Among the entries below, copy only the span from the line containing "Svolta clamorosa sul" through the line containing "でも、その安くなった時にも確実に買うことができる積立". Do so exactly, and skip the pictures.
━━━ Extracted data
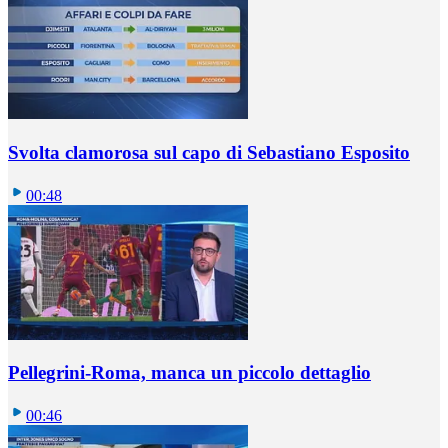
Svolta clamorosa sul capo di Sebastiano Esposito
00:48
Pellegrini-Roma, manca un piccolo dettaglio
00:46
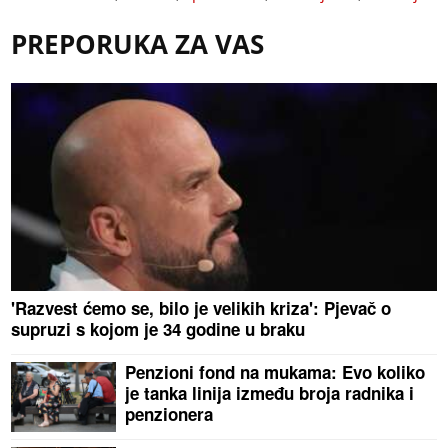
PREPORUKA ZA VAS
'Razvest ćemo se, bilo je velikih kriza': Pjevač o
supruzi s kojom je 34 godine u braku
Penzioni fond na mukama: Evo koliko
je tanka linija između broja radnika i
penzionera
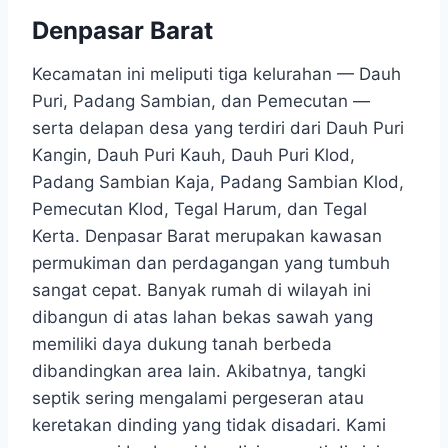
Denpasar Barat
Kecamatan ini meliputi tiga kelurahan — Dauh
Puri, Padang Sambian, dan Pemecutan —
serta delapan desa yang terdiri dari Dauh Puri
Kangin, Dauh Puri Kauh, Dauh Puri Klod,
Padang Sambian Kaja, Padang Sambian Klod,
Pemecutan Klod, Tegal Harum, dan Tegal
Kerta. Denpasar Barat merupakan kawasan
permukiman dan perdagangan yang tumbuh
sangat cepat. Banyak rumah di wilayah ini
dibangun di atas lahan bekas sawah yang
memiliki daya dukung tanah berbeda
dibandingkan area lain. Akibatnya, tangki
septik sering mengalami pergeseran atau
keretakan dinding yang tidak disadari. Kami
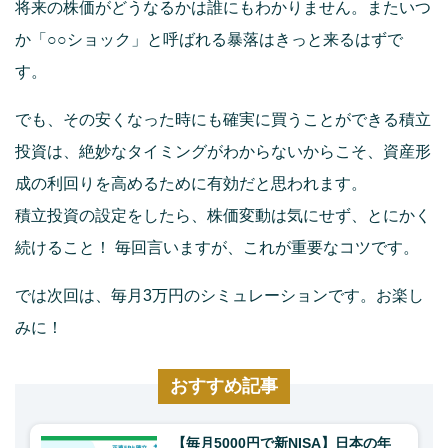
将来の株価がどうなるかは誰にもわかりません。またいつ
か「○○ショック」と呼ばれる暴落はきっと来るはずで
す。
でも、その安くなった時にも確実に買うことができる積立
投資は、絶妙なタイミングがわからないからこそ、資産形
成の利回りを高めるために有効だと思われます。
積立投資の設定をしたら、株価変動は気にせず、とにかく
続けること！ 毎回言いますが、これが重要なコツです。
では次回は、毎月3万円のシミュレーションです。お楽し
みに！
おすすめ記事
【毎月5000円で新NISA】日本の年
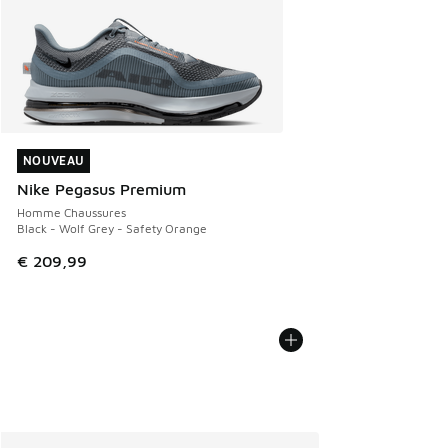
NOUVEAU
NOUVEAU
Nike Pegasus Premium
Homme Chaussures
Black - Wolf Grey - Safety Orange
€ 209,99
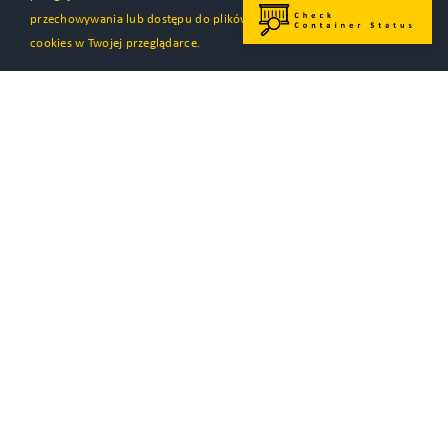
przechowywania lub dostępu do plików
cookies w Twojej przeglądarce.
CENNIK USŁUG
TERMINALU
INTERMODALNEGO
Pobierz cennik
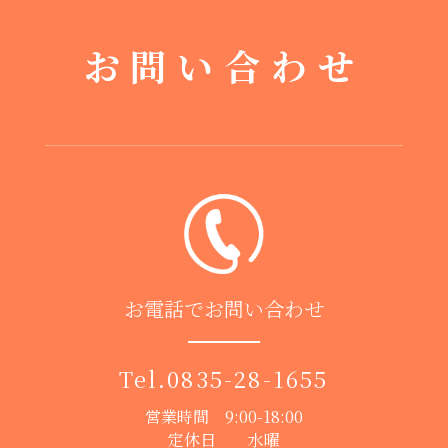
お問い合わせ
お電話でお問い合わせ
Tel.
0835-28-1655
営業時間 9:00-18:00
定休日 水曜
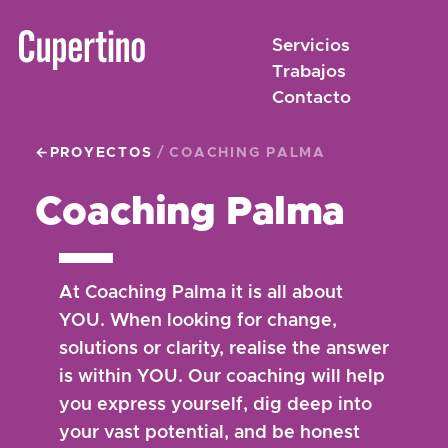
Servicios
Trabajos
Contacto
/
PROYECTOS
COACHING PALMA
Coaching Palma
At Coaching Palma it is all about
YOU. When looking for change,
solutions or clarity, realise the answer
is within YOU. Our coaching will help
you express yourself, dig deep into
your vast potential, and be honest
━━━━━━
━━━ Extracted data
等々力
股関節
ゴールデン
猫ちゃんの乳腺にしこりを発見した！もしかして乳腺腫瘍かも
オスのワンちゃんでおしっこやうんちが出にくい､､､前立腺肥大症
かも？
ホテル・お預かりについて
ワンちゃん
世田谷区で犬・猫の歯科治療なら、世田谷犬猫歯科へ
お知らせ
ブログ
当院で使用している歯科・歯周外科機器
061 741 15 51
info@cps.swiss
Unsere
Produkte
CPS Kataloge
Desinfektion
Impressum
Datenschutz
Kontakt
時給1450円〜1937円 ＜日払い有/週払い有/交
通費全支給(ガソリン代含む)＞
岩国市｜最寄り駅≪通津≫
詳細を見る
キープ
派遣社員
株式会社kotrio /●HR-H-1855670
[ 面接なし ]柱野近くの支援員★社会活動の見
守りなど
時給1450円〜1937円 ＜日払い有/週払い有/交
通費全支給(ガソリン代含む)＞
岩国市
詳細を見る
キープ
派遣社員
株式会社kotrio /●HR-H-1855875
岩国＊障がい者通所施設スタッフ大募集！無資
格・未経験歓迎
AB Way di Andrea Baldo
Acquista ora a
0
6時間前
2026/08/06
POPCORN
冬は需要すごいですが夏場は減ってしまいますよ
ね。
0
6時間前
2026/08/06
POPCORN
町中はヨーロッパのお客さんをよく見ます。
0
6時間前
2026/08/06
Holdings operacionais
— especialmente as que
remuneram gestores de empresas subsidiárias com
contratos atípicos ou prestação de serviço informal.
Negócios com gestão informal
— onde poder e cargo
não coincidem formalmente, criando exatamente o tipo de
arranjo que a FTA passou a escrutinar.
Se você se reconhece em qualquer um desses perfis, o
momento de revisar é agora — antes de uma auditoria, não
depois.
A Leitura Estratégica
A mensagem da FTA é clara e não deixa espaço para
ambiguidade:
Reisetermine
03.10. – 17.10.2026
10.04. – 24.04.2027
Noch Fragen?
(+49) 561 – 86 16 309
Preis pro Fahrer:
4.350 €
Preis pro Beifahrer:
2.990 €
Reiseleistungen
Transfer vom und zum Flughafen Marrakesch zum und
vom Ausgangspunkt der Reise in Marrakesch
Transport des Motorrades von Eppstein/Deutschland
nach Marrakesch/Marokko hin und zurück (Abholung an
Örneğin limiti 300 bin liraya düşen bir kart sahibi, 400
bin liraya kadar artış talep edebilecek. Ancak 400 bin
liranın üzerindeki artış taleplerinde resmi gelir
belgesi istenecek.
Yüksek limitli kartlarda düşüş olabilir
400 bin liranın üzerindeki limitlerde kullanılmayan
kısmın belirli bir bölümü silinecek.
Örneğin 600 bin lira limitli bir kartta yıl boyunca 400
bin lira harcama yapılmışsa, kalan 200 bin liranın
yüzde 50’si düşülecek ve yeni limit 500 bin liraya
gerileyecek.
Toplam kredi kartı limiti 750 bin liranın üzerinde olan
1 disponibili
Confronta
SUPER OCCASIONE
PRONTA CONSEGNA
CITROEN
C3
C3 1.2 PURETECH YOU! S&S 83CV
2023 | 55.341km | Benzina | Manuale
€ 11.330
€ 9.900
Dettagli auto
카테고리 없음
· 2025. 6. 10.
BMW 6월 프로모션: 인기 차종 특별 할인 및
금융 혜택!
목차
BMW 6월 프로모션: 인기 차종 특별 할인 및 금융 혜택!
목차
━━━━━━
- _Exercise output_
Svolta clamorosa sul capo di Sebastiano Esposito
00:48
Pellegrini-Roma, manca un piccolo dettaglio
00:46
PREPORUKA ZA VAS
'Razvest ćemo se, bilo je velikih kriza': Pjevač o
supruzi s kojom je 34 godine u braku
Penzioni fond na mukama: Evo koliko
je tanka linija između broja radnika i
penzionera
Denpasar Barat
Kecamatan ini meliputi tiga kelurahan — Dauh
Puri, Padang Sambian, dan Pemecutan —
serta delapan desa yang terdiri dari Dauh Puri
Kangin, Dauh Puri Kauh, Dauh Puri Klod,
Padang Sambian Kaja, Padang Sambian Klod,
Pemecutan Klod, Tegal Harum, dan Tegal
Kerta. Denpasar Barat merupakan kawasan
permukiman dan perdagangan yang tumbuh
sangat cepat. Banyak rumah di wilayah ini
dibangun di atas lahan bekas sawah yang
memiliki daya dukung tanah berbeda
dibandingkan area lain. Akibatnya, tangki
septik sering mengalami pergeseran atau
keretakan dinding yang tidak disadari. Kami
将来の株価がどうなるかは誰にもわかりません。またいつ
か「○○ショック」と呼ばれる暴落はきっと来るはずで
す。
でも、その安くなった時にも確実に買うことができる積立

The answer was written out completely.